I know my job is changing, but how much, how quickly, and how do I keep up?
WRITER: Dr Eva Balan-Vnuk
PHOTOGRAPHY: David Solm
My grandmother, 93 years young, worked on the assembly line in a Philips factory in Adelaide in the 1950s and 60s. It was a golden age of manufacturing, when such jobs seemed secure. But when automation arrived in the late 1970s, her job, along with hundreds of others, disappeared.
Throughout history, humanity has always experienced (and caused) changes that impact the way we live and work, yet it’s the pace of change that we see in today’s workforce that’s causing disruption. The emergence of artificial intelligence (AI), machine learning and the internet-of-things are driving this change, and while each has the power to improve our lives, they’re also transforming the workforce at an unprecedented rate.
With suggestions of robots taking over, and predictions that upwards of 40 per cent of jobs will be automated in the next 15 years, it can be difficult to think constructively about the possible transition of our own careers.
More helpful, is to consider an analysis of US Census Bureau data that shows the trends in available and required jobs in the market. Roles are identified as cognitive or manual in nature, with tasks being routine or non-routine. Considering where we fit in these categories can help us consider what new skills we need to remain relevant and valuable. As manual-routine and cognitive-routine jobs are most suited to being automated, it makes sense to see how we can transition our skills to suit manual-non-routine, or cognitive non-routine roles.
Evolution is inevitable, but we can prepare for change. In my grandmother’s case, she transitioned from a manual-routine job in assembly line manufacturing, to a manual non-routine role as a carer for children with disabilities, a job she had until she retired. And, while it makes sense that a manual-routine assembly line job is replaced by an automated process, many traditional white-collar jobs are also likely to be on the line. It all comes down to the human element—just think of National Australia Bank’s announcement in February this year that 6000 employees would be let go because of task automation.

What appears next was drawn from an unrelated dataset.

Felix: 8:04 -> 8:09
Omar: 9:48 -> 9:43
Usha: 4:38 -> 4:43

Jobs that require innately human skills are the way of the future.
Even highly paid roles, such as radiologists, may need to now transition, as we know that AI can more accurately interpret scanned results. Careers in law, where AI can do in seconds what can take paralegals hours or days are also in for a shakeup. Of course, this doesn’t mean we don’t need lawyers; it just means lawyers will need to rely more strongly on their human qualities.
And therein lies the key: human qualities. Developing social or ‘soft’ skills will be critical for future employment.

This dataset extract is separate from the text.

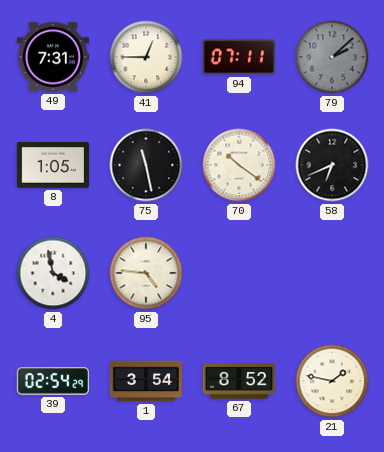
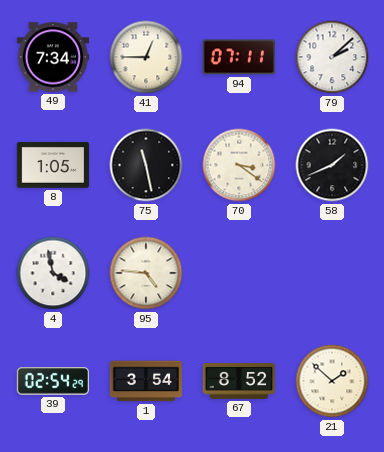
49: 7:31 -> 7:34
79 dial: grey -> white
70: 10:21 -> 3:21
58: 6:41 -> 1:41
21: 1:47 -> 1:52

AI is acknowledged as being inferior to human intelligence in at least three ways—the ability to persuade and influence others; the ability to empathise; and the ability to teach others through role modelling, coaching and mentoring. Being able to hone attributes that are innately human—including creativity, empathy, problem-solving, collaboration and curiosity—will help us stay employable.

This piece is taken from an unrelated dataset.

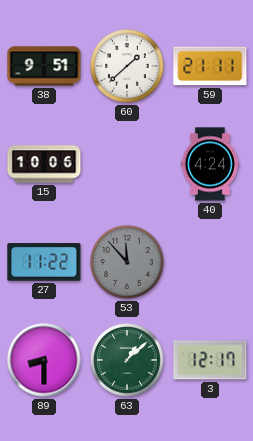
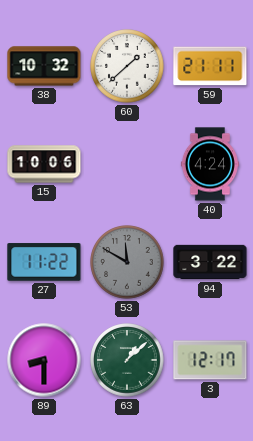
38: 9:51 -> 10:32
53: 11:53 -> 11:50
94: none -> 3:22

When you consider a key trait employers are looking for, the notion of ‘learnability’, a curiosity and thirst for new knowledge and skills, arises. Enter the rise of micro-credentials where you can ‘pick and mix’ courses to match job requirements, enabling accelerated skills, in digestible amounts, to deliver value quickly. Even just- in-time learning can help you gain new skills and quickly deliver value for a new role.
Increased digital fluency will be even more important as technological solutions permeate roles in all sectors of our economy; this presents specific challenges for those in our community who are not confident using technology. Addressing this situation requires investment from multiple sources to ensure these people aren’t excluded from the workforce in the future. However, in addition to domain or technical skills, developing skills that hold us in good stead in the non-routine category will become increasingly important.
Just as employees need to identify new learning opportunities for themselves, an employer also needs to take its workforce on a learning and development journey. Investing in an existing workforce, that understands the culture, history and purpose of the organisation, is more cost effective than attempting to find specialists with new niche skills and engaging in a talent war with other organisations. Businesses that invest in their people generally also offer more flexible working conditions, a more diverse workforce and are better prepared for an unknown future.
Is your job at risk?
According to the US Census Bureau, increasing automation is leading to a decline in routine jobs, simply because computers are able to complete these tasks more efficiently and accurately.
The types of jobs that are at risk are shown in the grid (right)—if your role sits in either the routine-cognitive or the routine-manual quadrants, it would be wise for you to start thinking about upskilling.
For those in either of the non-routine quadrants, the personal, human skills needed for these jobs are holding you in good stead for the future.
Either way, remember: proactive upskilling will always help you to stay ahead of the curve.